Working our way through Lent
by Father John J. Geaney, CSP
March 4, 2014

Tomorrow is Ash Wednesday, and we wonder since Christmas was such a short time ago, can it be Lent already? Well, Christmas is not that long ago, and perhaps we feel as though it was because of the way our winter has worked out. It has been horrific with snow, freezing temperatures and so many gray skies it might have seemed as though Lent would never come. In one sense, Lent is a harbinger of spring. At its end we have the Resurrection, and all the signs of spring help us to be aware of that Resurrection.

But before we get to Easter we need to work our way through Lent. And one of the things that Lent teaches us is that Jesus often had to withdraw from where he was in order that he could pray. He withdrew in order to be with God whom Jesus knew loved him deeply.

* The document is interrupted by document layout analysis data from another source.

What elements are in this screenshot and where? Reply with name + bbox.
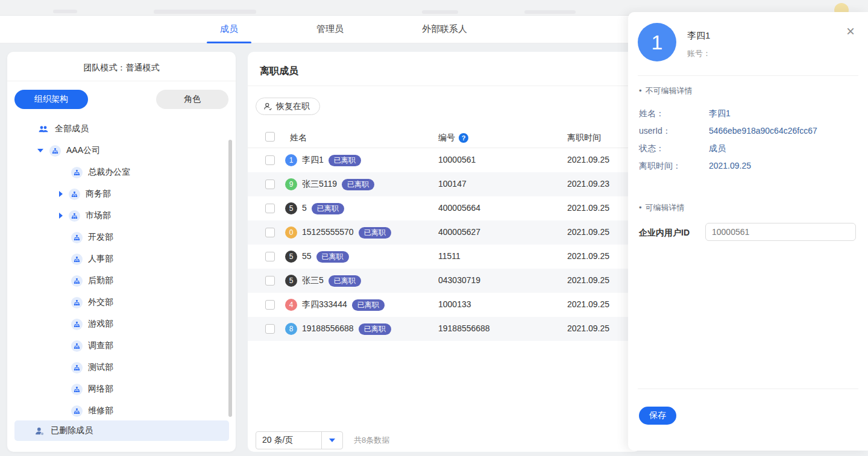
members-table: 1 李四1已离职 10000561 2021.09.25 9 张三5119已离职… [248,148,640,341]
tree-item-dept[interactable]: 总裁办公室 [7,161,236,183]
org-icon [71,340,83,352]
chevron-right-icon[interactable] [59,191,63,197]
tree-item-dept[interactable]: 测试部 [7,357,236,378]
avatar: 0 [285,226,297,239]
row-checkbox[interactable] [265,324,275,334]
tree-item-dept[interactable]: 游戏部 [7,313,236,335]
table-row[interactable]: 5 张三5已离职 043030719 2021.09.25 [248,269,640,293]
field-label: 状态： [639,143,706,154]
org-icon [69,189,80,200]
member-number: 10000561 [438,155,476,164]
org-icon [71,297,83,308]
status-badge: 已离职 [352,299,385,311]
tree-item-label: 调查部 [88,340,113,351]
table-row[interactable]: 5 55已离职 11511 2021.09.25 [248,245,640,269]
page-size-select[interactable]: 20 条/页 [256,431,343,449]
member-name: 15125555570 [302,227,354,237]
field-value: 成员 [709,143,726,153]
status-badge: 已离职 [329,275,361,287]
select-all-checkbox[interactable] [265,132,275,142]
status-badge: 已离职 [329,155,361,166]
tree-item-label: 游戏部 [88,319,113,330]
member-name: 李四333444 [302,299,347,309]
tree-item-label: 商务部 [86,189,111,199]
org-structure-button[interactable]: 组织架构 [14,90,88,109]
tree-item-dept[interactable]: 商务部 [7,183,236,205]
col-header-number: 编号 [438,133,455,143]
tab-admins[interactable]: 管理员 [303,16,357,43]
row-checkbox[interactable] [265,204,275,213]
table-row[interactable]: 4 李四333444已离职 1000133 2021.09.25 [248,293,640,317]
tab-members[interactable]: 成员 [207,16,251,43]
member-number: 400005627 [438,227,480,237]
tree-item-dept[interactable]: 调查部 [7,335,236,357]
tree-item-dept[interactable]: 市场部 [7,205,236,226]
table-row[interactable]: 9 张三5119已离职 100147 2021.09.23 [248,172,640,196]
field-value: 李四1 [709,108,731,118]
row-checkbox[interactable] [265,180,275,189]
chevron-right-icon[interactable] [59,213,63,219]
table-row[interactable]: 8 19188556688已离职 19188556688 2021.09.25 [248,317,640,341]
tree-item-dept[interactable]: 后勤部 [7,270,236,292]
save-button[interactable]: 保存 [639,407,676,425]
departure-date: 2021.09.23 [567,179,609,189]
table-row[interactable]: 0 15125555570已离职 400005627 2021.09.25 [248,220,640,245]
avatar: 5 [285,275,297,287]
avatar: 5 [285,251,297,263]
table-row[interactable]: 1 李四1已离职 10000561 2021.09.25 [248,148,640,172]
tree-item-label: 网络部 [88,384,113,395]
divider [638,389,858,389]
row-checkbox[interactable] [265,228,275,237]
tab-external-contacts[interactable]: 外部联系人 [409,16,480,43]
avatar: 8 [285,323,297,335]
sidebar-item-deleted-members[interactable]: 已删除成员 [14,420,229,441]
org-icon [49,145,61,157]
org-icon [71,362,83,373]
people-icon [37,123,49,135]
tree-item-dept[interactable]: 网络部 [7,378,236,400]
account-label: 账号： [687,48,711,59]
tree-item-label: 总裁办公室 [88,167,130,178]
row-checkbox[interactable] [265,276,275,286]
internal-user-id-label: 企业内用户ID [639,228,690,239]
tree-item-company[interactable]: AAA公司 [7,140,236,161]
tree-item-dept[interactable]: 维修部 [7,400,236,422]
tree-item-dept[interactable]: 开发部 [7,226,236,248]
row-checkbox[interactable] [265,300,275,310]
tree-item-label: 测试部 [88,362,113,373]
close-icon[interactable]: × [846,24,855,39]
tree-item-label: 维修部 [88,405,113,416]
tree-item-label: 市场部 [86,210,111,221]
field-label: userId： [639,126,706,137]
departure-date: 2021.09.25 [567,323,609,333]
org-icon [71,384,83,395]
col-header-date: 离职时间 [567,133,601,143]
tree-item-all-members[interactable]: 全部成员 [7,118,236,140]
editable-section-title: 可编辑详情 [639,202,685,213]
avatar: 1 [285,154,297,166]
field-value: 2021.09.25 [709,161,751,170]
table-row[interactable]: 5 5已离职 400005664 2021.09.25 [248,196,640,220]
role-button[interactable]: 角色 [156,90,228,109]
team-mode-title: 团队模式：普通模式 [7,52,236,81]
ghost-settings-text [524,10,576,14]
sidebar-scrollbar[interactable] [228,140,232,417]
member-name: 张三5 [302,275,324,285]
internal-user-id-input[interactable] [705,223,856,241]
restore-employment-button[interactable]: 恢复在职 [256,98,320,115]
tree-item-dept[interactable]: 人事部 [7,248,236,270]
status-badge: 已离职 [316,251,349,263]
chevron-down-icon [329,439,335,442]
departed-members-panel: 离职成员 恢复在职 姓名 编号 ? 离职时间 1 李四1已离职 10000561… [248,52,640,452]
help-icon[interactable]: ? [459,133,468,143]
total-count-text: 共8条数据 [354,435,389,446]
org-icon [71,319,83,330]
member-name: 19188556688 [302,323,354,333]
chevron-down-icon[interactable] [37,149,43,152]
row-checkbox[interactable] [265,155,275,165]
tree-item-dept[interactable]: 外交部 [7,292,236,313]
tree-item-label: 外交部 [88,297,113,308]
page-title: 离职成员 [248,52,640,78]
row-checkbox[interactable] [265,252,275,261]
org-icon [69,210,80,222]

We will read in next Sunday’s Gospel about Jesus going away into the desert in order to pray to God and when he got there he was tempted – sorely tempted by the devil. The evil tempted him to eat –what can be wrong with that? He was tempted to throw himself from a high tower in order to prove just how much God loved him. He was tempted to worship Satan in exchange for power and glory. So, Jesus got pretty much the same treatment that you and I get when Satan comes tapping on our door. The evil that is laid out before us is cloaked in goodness.

Who doesn’t want to know that God loves him or her? Who doesn’t wish for a little power and glory in our daily lives? When we are hungry, who would not wish for a little food and drink? Normal everyday things tempt us and are shrouded in goodness. If the things that tempt us were shrouded in evil it would be easy to pick them out and reject them.

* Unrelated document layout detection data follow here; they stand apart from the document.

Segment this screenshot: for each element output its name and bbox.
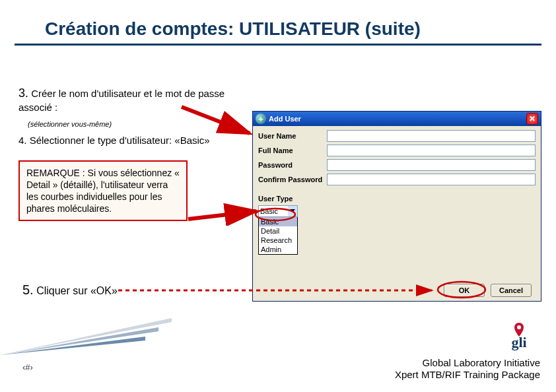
option-research[interactable]: Research: [259, 236, 297, 245]
input-confirm[interactable]: [327, 174, 536, 185]
note-box: REMARQUE : Si vous sélectionnez « Detail…: [18, 160, 188, 222]
usertype-combobox[interactable]: Basic: [258, 205, 298, 217]
usertype-selected: Basic: [259, 207, 288, 215]
footer-text: Global Laboratory Initiative Xpert MTB/R…: [395, 357, 540, 382]
usertype-dropdown[interactable]: Basic Detail Research Admin: [258, 216, 298, 255]
dialog-titlebar[interactable]: + Add User ✕: [253, 112, 541, 126]
row-fullname: Full Name: [258, 145, 536, 156]
step5-number: 5.: [22, 282, 34, 297]
step-4: 4. Sélectionner le type d'utilisateur: «…: [18, 134, 254, 147]
label-username: User Name: [258, 132, 327, 140]
decor-swoosh: [0, 318, 172, 355]
label-confirm: Confirm Password: [258, 176, 327, 183]
dialog-button-row: OK Cancel: [258, 255, 536, 301]
add-user-dialog: + Add User ✕ User Name Full Name Passwor…: [252, 111, 541, 302]
option-admin[interactable]: Admin: [259, 245, 297, 254]
step3-number: 3.: [18, 86, 28, 100]
cancel-button[interactable]: Cancel: [491, 284, 532, 297]
label-password: Password: [258, 161, 327, 169]
input-username[interactable]: [327, 130, 536, 142]
svg-marker-0: [290, 209, 295, 212]
label-fullname: Full Name: [258, 147, 327, 154]
option-basic[interactable]: Basic: [259, 217, 297, 226]
slide-title: Création de comptes: UTILISATEUR (suite): [15, 0, 541, 46]
step3-hint: (sélectionner vous-même): [28, 119, 254, 129]
gli-logo: gli: [502, 321, 536, 351]
page-number: ‹#›: [22, 362, 33, 372]
row-password: Password: [258, 159, 536, 171]
option-detail[interactable]: Detail: [259, 226, 297, 236]
footer-line2: Xpert MTB/RIF Training Package: [395, 369, 540, 380]
input-password[interactable]: [327, 159, 536, 171]
chevron-down-icon[interactable]: [288, 206, 297, 216]
row-confirm: Confirm Password: [258, 174, 536, 185]
footer-line1: Global Laboratory Initiative: [423, 357, 540, 368]
gli-logo-text: gli: [511, 334, 526, 350]
step-3: 3. Créer le nom d'utilisateur et le mot …: [18, 86, 254, 114]
step-5: 5. Cliquer sur «OK»: [22, 282, 118, 298]
close-icon[interactable]: ✕: [526, 113, 538, 125]
ok-button[interactable]: OK: [444, 284, 485, 297]
svg-point-9: [517, 325, 521, 329]
label-usertype: User Type: [258, 195, 536, 203]
step4-text: 4. Sélectionner le type d'utilisateur: «…: [18, 135, 210, 146]
step5-text: Cliquer sur «OK»: [36, 285, 118, 296]
input-fullname[interactable]: [327, 145, 536, 156]
dialog-title: Add User: [269, 115, 526, 123]
content-area: 3. Créer le nom d'utilisateur et le mot …: [18, 86, 254, 221]
add-user-icon: +: [256, 114, 266, 124]
dialog-form: User Name Full Name Password Confirm Pas…: [253, 126, 541, 301]
row-username: User Name: [258, 130, 536, 142]
step3-text: Créer le nom d'utilisateur et le mot de …: [18, 88, 225, 113]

So what are we to do? Lent offers us a wonderful opportunity to spend more time in prayer and nurturing our relationship with God. Oh, yes. We will need to go to work, or to our volunteer activity if we are retired, or to do whatever it is we do each day of our lives. We who are crippled – either temporarily as I am with a broken leg or those who have suffered permanent injury – will need to be aware that we are offered a special time by God to reflect on the wonders of his providence and love; even in the midst of pain, and perhaps because of the pain.

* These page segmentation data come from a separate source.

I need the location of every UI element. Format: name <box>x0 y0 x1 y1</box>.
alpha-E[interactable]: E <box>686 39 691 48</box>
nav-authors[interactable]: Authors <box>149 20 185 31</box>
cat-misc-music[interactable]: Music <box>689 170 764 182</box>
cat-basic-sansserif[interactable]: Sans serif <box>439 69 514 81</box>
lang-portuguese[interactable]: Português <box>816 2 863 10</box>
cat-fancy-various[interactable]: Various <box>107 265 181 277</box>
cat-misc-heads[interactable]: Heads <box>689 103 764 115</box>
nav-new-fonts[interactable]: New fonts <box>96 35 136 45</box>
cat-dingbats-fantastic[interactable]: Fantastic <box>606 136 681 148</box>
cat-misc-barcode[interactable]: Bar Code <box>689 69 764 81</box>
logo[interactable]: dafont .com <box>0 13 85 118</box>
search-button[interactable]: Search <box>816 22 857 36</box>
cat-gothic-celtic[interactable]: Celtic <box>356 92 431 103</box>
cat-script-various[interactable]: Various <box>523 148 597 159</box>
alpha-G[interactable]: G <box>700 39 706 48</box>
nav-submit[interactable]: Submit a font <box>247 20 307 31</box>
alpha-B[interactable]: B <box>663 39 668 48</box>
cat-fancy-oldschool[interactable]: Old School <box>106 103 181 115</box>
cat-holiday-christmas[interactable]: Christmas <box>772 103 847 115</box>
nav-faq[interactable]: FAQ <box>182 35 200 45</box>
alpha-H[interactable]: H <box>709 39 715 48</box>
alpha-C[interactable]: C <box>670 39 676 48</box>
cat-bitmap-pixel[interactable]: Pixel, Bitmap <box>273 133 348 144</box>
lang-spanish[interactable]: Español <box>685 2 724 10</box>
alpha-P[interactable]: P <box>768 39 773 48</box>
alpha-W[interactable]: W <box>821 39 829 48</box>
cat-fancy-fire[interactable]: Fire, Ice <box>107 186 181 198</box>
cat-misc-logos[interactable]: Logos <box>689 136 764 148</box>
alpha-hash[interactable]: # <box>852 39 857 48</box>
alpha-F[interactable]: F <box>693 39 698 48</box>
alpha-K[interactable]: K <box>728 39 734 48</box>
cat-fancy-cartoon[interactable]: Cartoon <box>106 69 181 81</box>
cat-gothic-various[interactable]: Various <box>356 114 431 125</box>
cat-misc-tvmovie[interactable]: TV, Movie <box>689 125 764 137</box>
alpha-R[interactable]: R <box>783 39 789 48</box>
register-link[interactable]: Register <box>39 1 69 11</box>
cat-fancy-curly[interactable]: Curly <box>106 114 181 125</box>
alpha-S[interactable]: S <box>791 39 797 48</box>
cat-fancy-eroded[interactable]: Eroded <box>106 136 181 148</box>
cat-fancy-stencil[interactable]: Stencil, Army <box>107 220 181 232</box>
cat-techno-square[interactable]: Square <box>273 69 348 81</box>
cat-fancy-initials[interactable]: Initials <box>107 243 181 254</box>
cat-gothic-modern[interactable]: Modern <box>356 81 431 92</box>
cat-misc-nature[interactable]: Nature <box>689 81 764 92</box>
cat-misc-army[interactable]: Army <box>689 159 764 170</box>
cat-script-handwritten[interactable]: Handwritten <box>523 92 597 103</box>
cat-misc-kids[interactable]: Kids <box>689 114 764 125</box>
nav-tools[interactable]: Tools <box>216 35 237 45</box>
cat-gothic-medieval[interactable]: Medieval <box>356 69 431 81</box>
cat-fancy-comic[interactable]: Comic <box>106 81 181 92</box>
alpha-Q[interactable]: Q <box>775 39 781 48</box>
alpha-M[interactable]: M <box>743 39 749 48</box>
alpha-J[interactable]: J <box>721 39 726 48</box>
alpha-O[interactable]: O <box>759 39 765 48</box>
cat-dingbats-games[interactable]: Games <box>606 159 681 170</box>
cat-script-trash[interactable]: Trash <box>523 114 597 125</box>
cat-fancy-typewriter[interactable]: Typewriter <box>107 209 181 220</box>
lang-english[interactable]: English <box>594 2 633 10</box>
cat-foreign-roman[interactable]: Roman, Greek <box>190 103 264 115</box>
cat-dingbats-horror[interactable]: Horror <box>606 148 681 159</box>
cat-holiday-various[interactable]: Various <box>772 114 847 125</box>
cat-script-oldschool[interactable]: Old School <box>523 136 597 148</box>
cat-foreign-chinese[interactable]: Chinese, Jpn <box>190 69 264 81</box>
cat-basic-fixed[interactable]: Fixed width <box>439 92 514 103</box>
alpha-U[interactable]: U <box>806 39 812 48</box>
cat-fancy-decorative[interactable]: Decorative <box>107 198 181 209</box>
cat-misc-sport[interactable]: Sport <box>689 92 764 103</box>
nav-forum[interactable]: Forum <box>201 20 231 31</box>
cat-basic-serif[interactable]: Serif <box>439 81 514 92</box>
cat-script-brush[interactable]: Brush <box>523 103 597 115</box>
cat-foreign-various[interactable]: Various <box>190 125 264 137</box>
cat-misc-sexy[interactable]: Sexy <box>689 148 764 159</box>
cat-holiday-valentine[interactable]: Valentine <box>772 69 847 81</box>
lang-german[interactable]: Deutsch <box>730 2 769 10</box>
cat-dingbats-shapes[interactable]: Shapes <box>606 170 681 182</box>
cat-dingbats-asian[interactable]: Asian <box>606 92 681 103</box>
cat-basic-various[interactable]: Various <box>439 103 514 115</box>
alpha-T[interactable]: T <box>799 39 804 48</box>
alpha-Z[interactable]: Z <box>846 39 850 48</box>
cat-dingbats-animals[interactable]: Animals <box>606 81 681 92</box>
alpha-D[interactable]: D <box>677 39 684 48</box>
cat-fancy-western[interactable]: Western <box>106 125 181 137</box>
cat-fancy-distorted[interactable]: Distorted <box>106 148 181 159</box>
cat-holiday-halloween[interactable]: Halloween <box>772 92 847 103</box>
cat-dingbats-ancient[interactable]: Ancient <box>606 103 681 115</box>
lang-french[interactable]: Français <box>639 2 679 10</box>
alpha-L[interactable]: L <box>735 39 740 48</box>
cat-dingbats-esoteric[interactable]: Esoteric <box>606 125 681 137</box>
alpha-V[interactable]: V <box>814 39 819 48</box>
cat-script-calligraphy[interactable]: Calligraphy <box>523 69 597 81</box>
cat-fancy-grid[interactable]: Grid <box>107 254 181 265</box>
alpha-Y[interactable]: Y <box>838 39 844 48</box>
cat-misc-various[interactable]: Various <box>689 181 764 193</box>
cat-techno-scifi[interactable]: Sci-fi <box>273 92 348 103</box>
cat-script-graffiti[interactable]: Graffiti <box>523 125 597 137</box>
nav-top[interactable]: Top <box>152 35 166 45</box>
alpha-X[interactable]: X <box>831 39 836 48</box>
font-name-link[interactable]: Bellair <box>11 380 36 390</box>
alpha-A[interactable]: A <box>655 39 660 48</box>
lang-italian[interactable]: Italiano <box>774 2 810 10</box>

Like Jesus we need to be able to reject the evil that the devil offers us in our lives, and we will do that if we continue to remain convinced of God’s never ending love for us, and open our minds and hearts to the goodness that is everywhere around us. Jesus trusted in God when he was tempted; he trusted God’s love. We need to be able to do the same thing – trust in God’s love because God will never let us down.

(Photo is of Father Gil Martinez, CSP, giving out ashes on Ash Wednesday 2013 at the Church of St. Paul the Apostle in New York City.)